### Problem requirements
Make an exact copy of all the entries, with the pictures left out.

### Information given
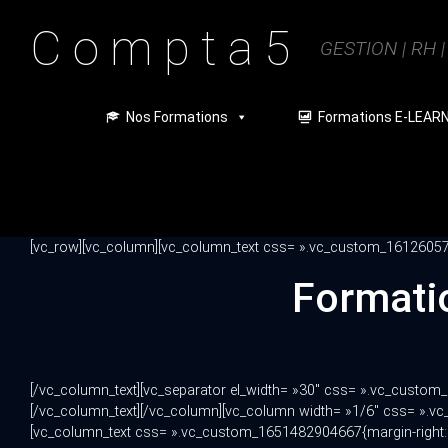
Skip to main content
C o m p t a 5
GESTION | RH 
Nos Formations
Formations E-LEAR
[vc_row][vc_column][vc_column_text css= ».vc_custom_1612605794
Formatio
[/vc_column_text][vc_separator el_width= »30″ css= ».vc_custom_
[/vc_column_text][/vc_column][vc_column width= »1/6″ css= ».vc_
[vc_column_text css= ».vc_custom_1651482904667{margin-right: -10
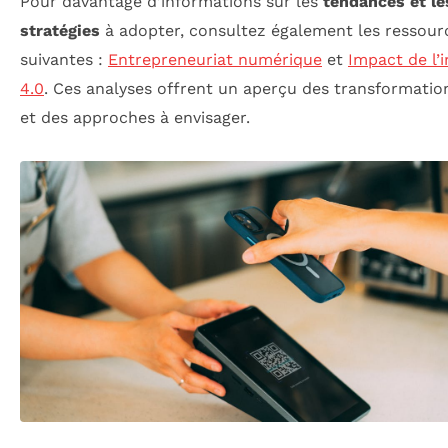
Pour davantage d’informations sur les
tendances et le
stratégies
à adopter, consultez également les ressour
suivantes :
Entrepreneuriat numérique
et
Impact de l’i
4.0
. Ces analyses offrent un aperçu des transformation
et des approches à envisager.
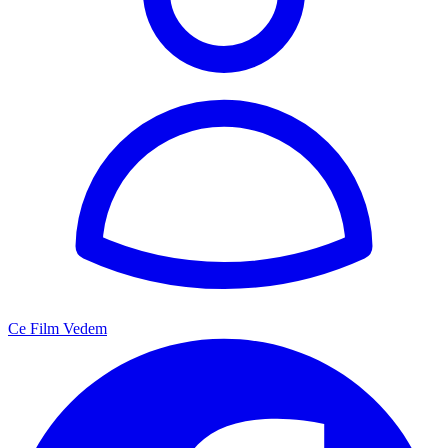
Ce Film Vedem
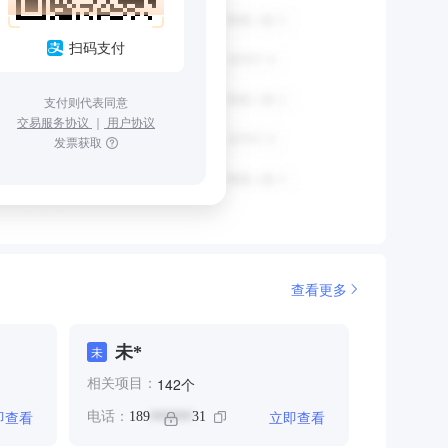
扫码支付
支付则代表同意
交易服务协议
｜
用户协议
发票获取
查看更多
未*
未
个
142
相关项目：
即查看
立即查看
电话：
189
31
******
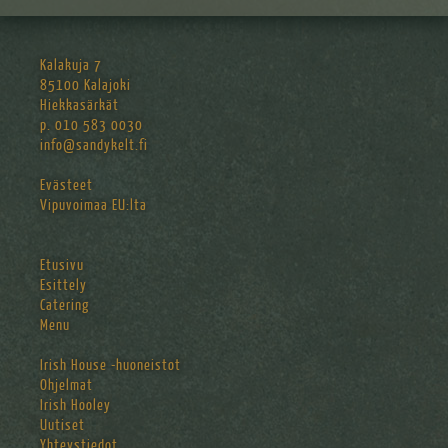
Kalakuja 7
85100 Kalajoki
Hiekkasärkät
p. 010 583 0030
info@sandykelt.fi
Evästeet
Vipuvoimaa EU:lta
Etusivu
Esittely
Catering
Menu
Irish House -huoneistot
Ohjelmat
Irish Hooley
Uutiset
Yhteystiedot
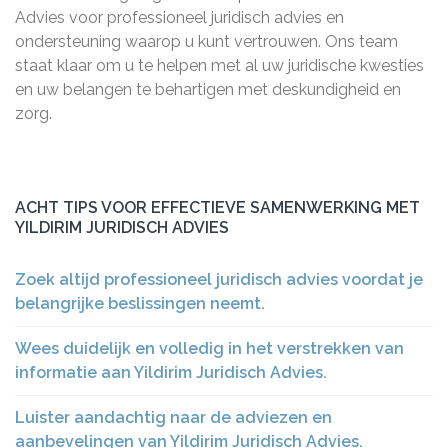
Advies voor professioneel juridisch advies en
ondersteuning waarop u kunt vertrouwen. Ons team
staat klaar om u te helpen met al uw juridische kwesties
en uw belangen te behartigen met deskundigheid en
zorg.
ACHT TIPS VOOR EFFECTIEVE SAMENWERKING MET
YILDIRIM JURIDISCH ADVIES
Zoek altijd professioneel juridisch advies voordat je
belangrijke beslissingen neemt.
Wees duidelijk en volledig in het verstrekken van
informatie aan Yildirim Juridisch Advies.
Luister aandachtig naar de adviezen en
aanbevelingen van Yildirim Juridisch Advies.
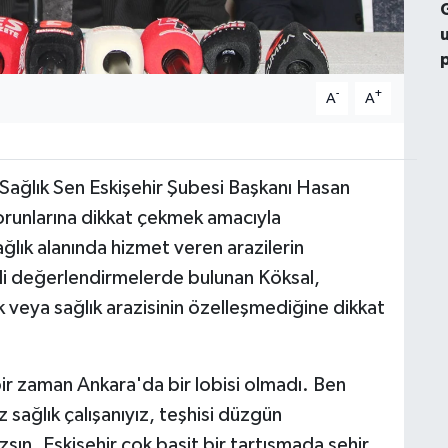
-
+
A
A
 Sağlık Sen Eskişehir Şubesi Başkanı Hasan
sorunlarına dikkat çekmek amacıyla
ğlık alanında hizmet veren arazilerin
ili değerlendirmelerde bulunan Köksal,
veya sağlık arazisinin özelleşmediğine dikkat
bir zaman Ankara'da bir lobisi olmadı. Ben
sağlık çalışanıyız, teşhisi düzgün
n. Eskişehir çok basit bir tartışmada şehir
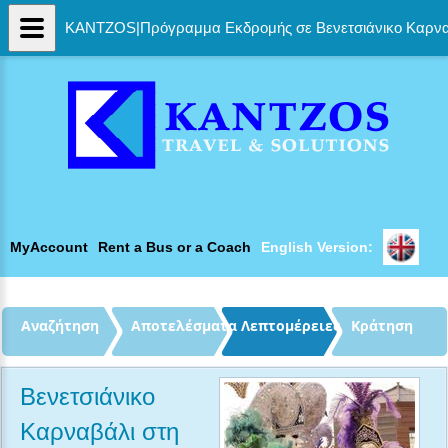
KANTZOS|Πρόγραμμα Εκδρομής σε Βενετσιάνικο Καρναβ
MyAccount
Rent a Bus or a Coach
English Version:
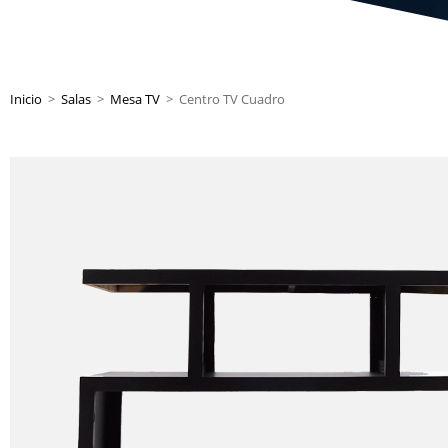
Inicio
>
Salas
>
Mesa TV
>
Centro TV Cuadro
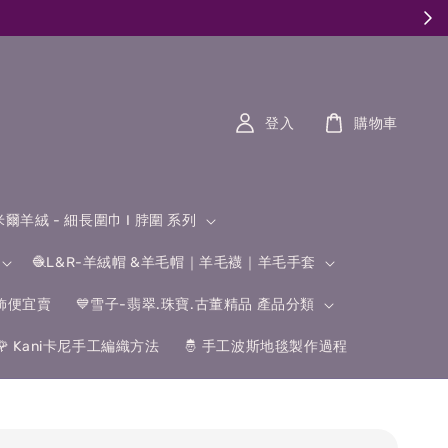
登入
購物車
什米爾羊絨 - 細長圍巾 I 脖圍 系列
🧶L&R-羊絨帽 &羊毛帽｜羊毛襪｜羊毛手套
飾便宜賣
💙雪子-翡翠.珠寶.古董精品 產品分類
🌹 Kani卡尼手工編織方法
🤴 手工波斯地毯製作過程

### Response to this exercise
Skip to main content
C o m p t a 5
GESTION | RH 
Nos Formations
Formations E-LEAR
[vc_row][vc_column][vc_column_text css= ».vc_custom_1612605794
Formatio
[/vc_column_text][vc_separator el_width= »30″ css= ».vc_custom_
[/vc_column_text][/vc_column][vc_column width= »1/6″ css= ».vc_
[vc_column_text css= ».vc_custom_1651482904667{margin-right: -10
Pour davantage d’informations sur les
tendances et le
stratégies
à adopter, consultez également les ressour
suivantes :
Entrepreneuriat numérique
et
Impact de l’i
4.0
. Ces analyses offrent un aperçu des transformation
et des approches à envisager.
Ce Film Vedem
扫码支付
支付则代表同意
交易服务协议
｜
用户协议
发票获取
查看更多
未*
未
个
142
相关项目：
即查看
立即查看
电话：
189
31
******
Kalakuja 7
85100 Kalajoki
Hiekkasärkät
p. 010 583 0030
info@sandykelt.fi
Evästeet
Vipuvoimaa EU:lta
Etusivu
Esittely
Catering
Menu
Irish House -huoneistot
Ohjelmat
Irish Hooley
Uutiset
Yhteystiedot
Advies voor professioneel juridisch advies en
ondersteuning waarop u kunt vertrouwen. Ons team
staat klaar om u te helpen met al uw juridische kwesties
en uw belangen te behartigen met deskundigheid en
zorg.
ACHT TIPS VOOR EFFECTIEVE SAMENWERKING MET
YILDIRIM JURIDISCH ADVIES
Zoek altijd professioneel juridisch advies voordat je
belangrijke beslissingen neemt.
Wees duidelijk en volledig in het verstrekken van
informatie aan Yildirim Juridisch Advies.
Luister aandachtig naar de adviezen en
aanbevelingen van Yildirim Juridisch Advies.
-
+
A
A
 Sağlık Sen Eskişehir Şubesi Başkanı Hasan
sorunlarına dikkat çekmek amacıyla
ğlık alanında hizmet veren arazilerin
ili değerlendirmelerde bulunan Köksal,
veya sağlık arazisinin özelleşmediğine dikkat
bir zaman Ankara'da bir lobisi olmadı. Ben
sağlık çalışanıyız, teşhisi düzgün
n. Eskişehir çok basit bir tartışmada şehir
KANTZOS|Πρόγραμμα Εκδρομής σε Βενετσιάνικο Καρναβ
MyAccount
Rent a Bus or a Coach
English Version:
Inicio
>
Salas
>
Mesa TV
>
Centro TV Cuadro
登入
購物車
什米爾羊絨 - 細長圍巾 I 脖圍 系列
🧶L&R-羊絨帽 &羊毛帽｜羊毛襪｜羊毛手套
飾便宜賣
💙雪子-翡翠.珠寶.古董精品 產品分類
🌹 Kani卡尼手工編織方法
🤴 手工波斯地毯製作過程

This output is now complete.